Keeping user needs at the forefront requires you to set up stringent approaches to design and create extensive documentation to direct these processes. The benefit? These documents outline the user needs and intended uses for your device, detailing verifiable design inputs and providing a checklist for easier usability testing.
Having verifiable design inputs provides everyone on your team with measurable, specific goals to work toward. And everyone is focused on the same priorities — meeting those design inputs and the preceding user needs that informed them. No more pulling design specs out of thin air.
What’s more, the design inputs (based on user needs) give your team something to evaluate your product against. That’s why user needs provide an automatic checklist for usability testing purposes.
Meanwhile, human factors engineering (HFE) professionals are able to concentrate on reducing the likelihood of errors or failures. Thanks to user needs guiding the HFE team, your device will be as safe and effective as possible, which we’ve already established to be of the utmost importance.
Keep in mind that everything from medical user interface design to packaging can have implications for the people who rely on a product — your end users. The nature of the requirements differs based on the type of product, so it’s vital to make the appropriate adjustments according to the complexity of a device and the risk it presents to patients.
For instance, if user needs call for a blood glucose sensor that is portable, then designers must think carefully about what parameters are acceptable for the product’s weight and size. Fortunately, focusing on user needs means you won’t miss an important requirement like product portability, which is yet another benefit of paying close attention to user needs.
The Basics of Discovering User Needs
The importance and benefits of user needs are (hopefully) evident. But how do you come up with an appropriate list of user needs for your medical device?
Gathering user needs starts with early research in the beginning stages of your development journey. You might undertake interviews or focus groups with representative end users and/or perform contextual inquiries wherein you observe the use environment for your product. Early marketing research and activities can also provide insight into what the market needs.

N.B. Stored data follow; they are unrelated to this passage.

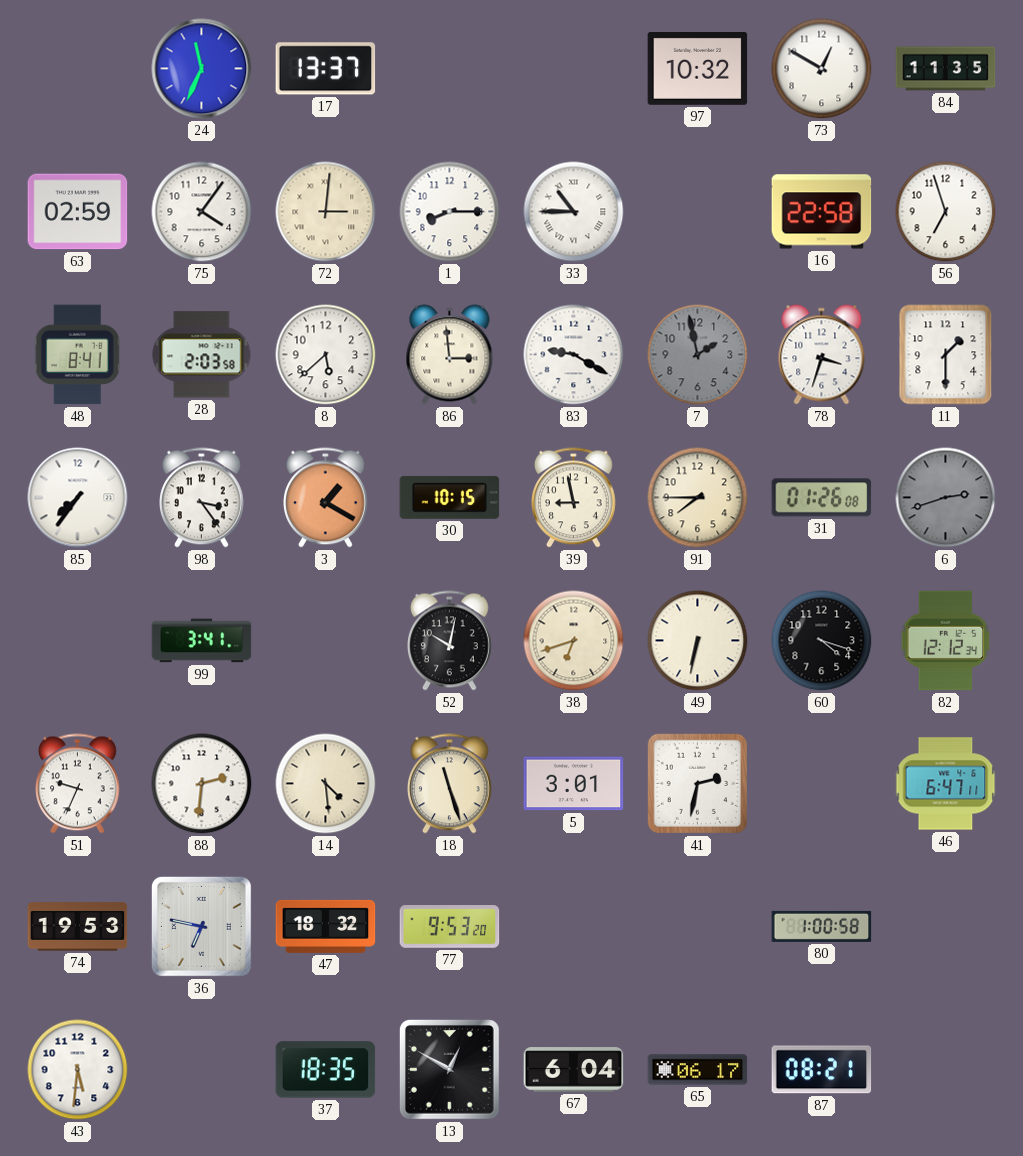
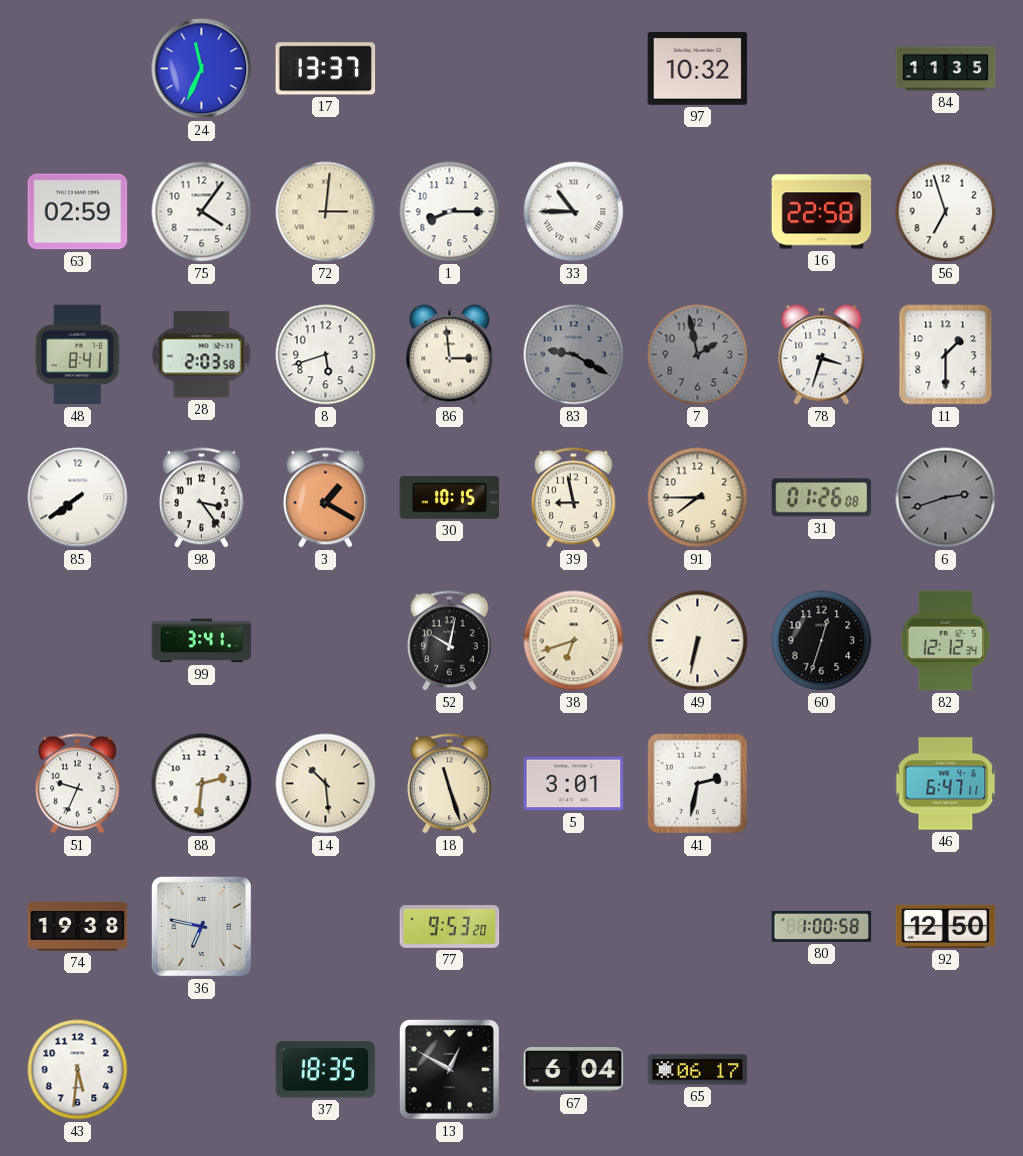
73: 12:50 -> none
8: 5:38 -> 5:42
83 dial: white -> grey
85: 7:36 -> 7:39
60: 4:18 -> 12:33
14: 4:29 -> 10:29
74: 19:53 -> 19:38
47: 18:32 -> none
92: none -> 12:50
87: 08:21 -> none
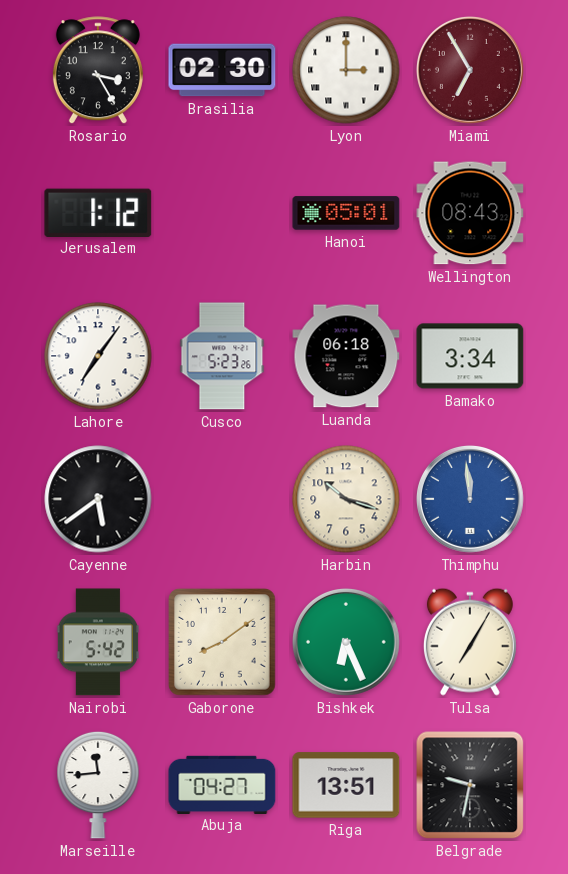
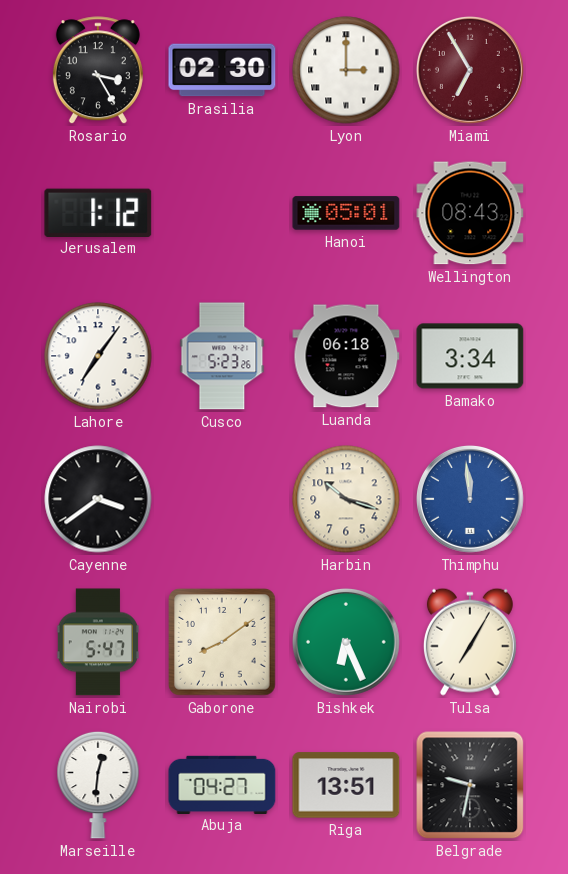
Cayenne: 5:39 -> 3:39
Nairobi: 5:42 -> 5:47
Marseille: 11:44 -> 12:31
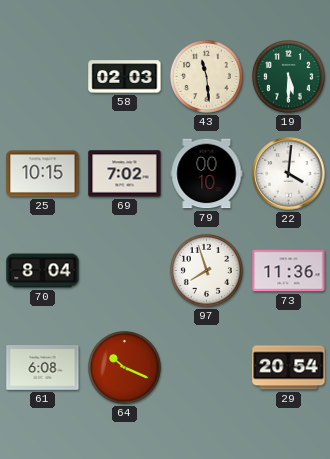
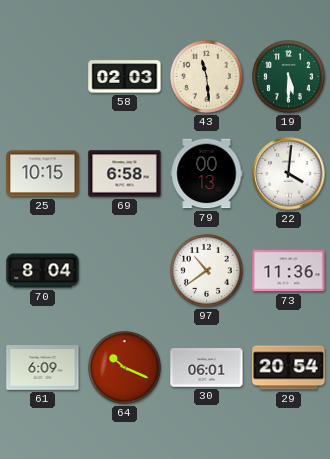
69: 7:02 -> 6:58
79: 00:10 -> 00:13
97: 7:57 -> 10:39
61: 6:08 -> 6:09
30: none -> 06:01
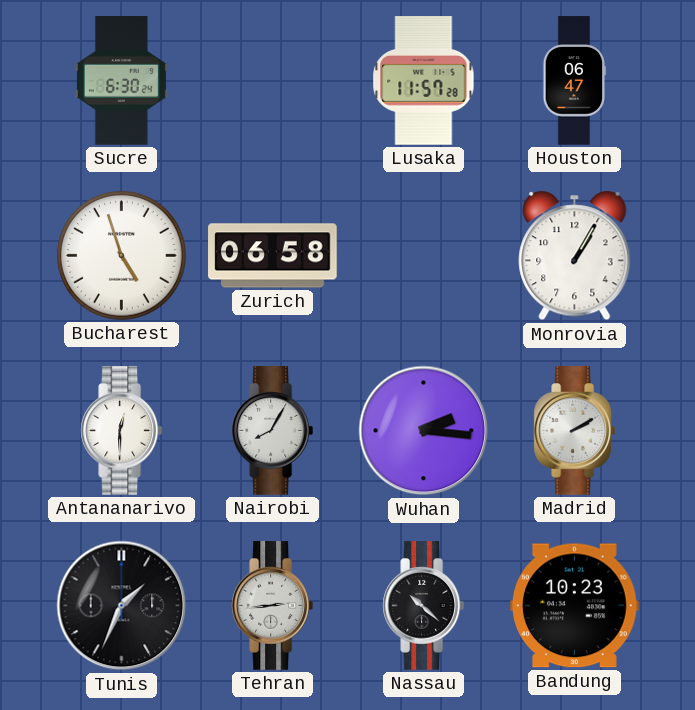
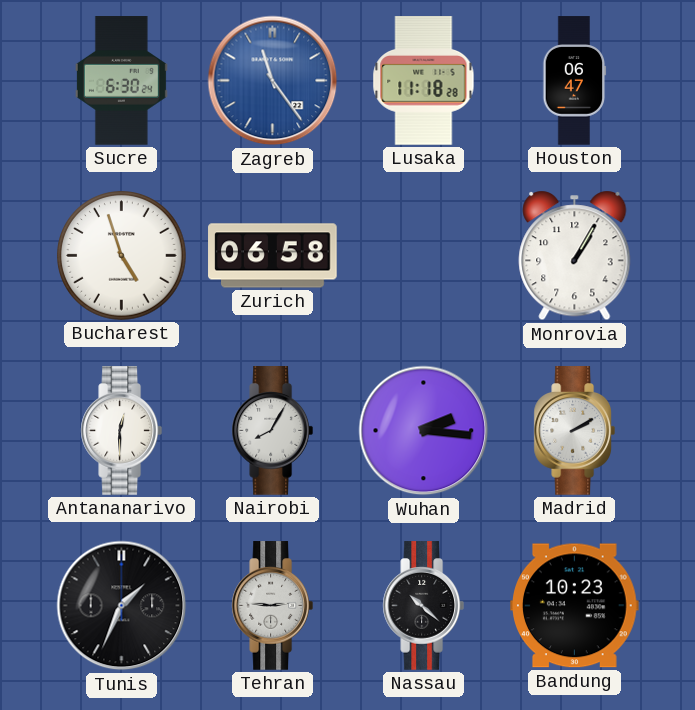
Zagreb: none -> 11:24
Lusaka: 11:57 -> 11:18
Tehran: 2:44 -> 2:46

From your research, you can start to form an idea of what the people who will eventually use your medical device require and want out of a product.
User Needs Make for Better Medical Devices
User needs are a key concern throughout the medical device product development process. Thoughtful healthcare usability design principles and a robust strategy for applying them to every device result in better outcomes for life sciences organizations when bringing new products to market.